The data presented by the manufacturer should be scientifically robust and well presented, it should be complete and clear in its reasoning and should be of sufficient quality and validity to demonstrate the conclusions which are being drawn.

All clinical data relevant to the device in question, both favourable and unfavourable, should be considered, appraised and assessed by the manufacturer and likewise by the notified body. An absence of unfavourable data relating to a medical device should be carefully examined.

Clinical evaluation reports which are based on incomplete, unclear or uncertain datasets should not be accepted.

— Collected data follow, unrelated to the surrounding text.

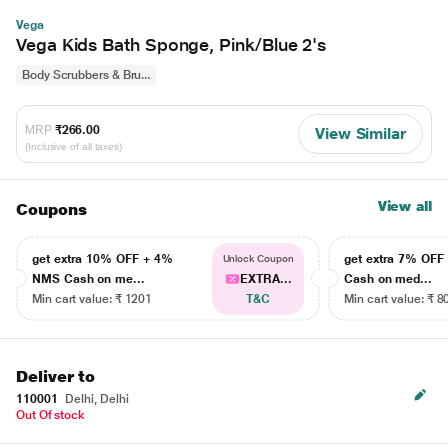
Vega
Vega Kids Bath Sponge, Pink/Blue 2's
Body Scrubbers & Bru...
MRP
₹266.00
View Similar
(Inclusive of all taxes)
View all
Coupons
get extra 10% OFF + 4%
get extra 7% OF
Unlock Coupon
NMS Cash on me...
EXTRA...
Cash on med...
Min cart value: ₹ 1201
T&C
Min cart value: ₹ 8
Deliver to
110001
Delhi, Delhi
Out Of stock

Clinical Evaluation reports which are based on incomplete clinical investigations or clinical investigations which were halted or terminated earlier than their intended duration should be carefully examined and a robust justification for halting or termination should be sought. The original endpoints, objectives and statistical basis for the manufacturer’s clinical investigation are unlikely to remain valid in circumstances when an investigation is completed prior to its original planned duration and so it is unlikely that scientific conclusions can be drawn.

c.

Document the opinion with rationale of all experts involved.

d.

Document the result of their assessment. This is achieved through a specific clinical evaluation assessment report which may be part of, or may be referenced, in the overall audit report, design / type examination report (as per A12.2.2 of this document) or the report on the assessment of representative samples’ documentation.

e.

Preserve confidentiality of the information and data received from the manufacturer, especially within the terms for contracting external experts.

f.

Clearly identify how data from PMS conducted by manufacturers, vigilance and market surveillance information from competent authorities, PMCF data, and data from other relevant sources (e.g. clinical literature) is identified and reviewed by the notified body. This should clearly describe how, when and what criteria are used by the notified body to judge when a reassessment of the benefit/risk profile of a particular device is deemed necessary.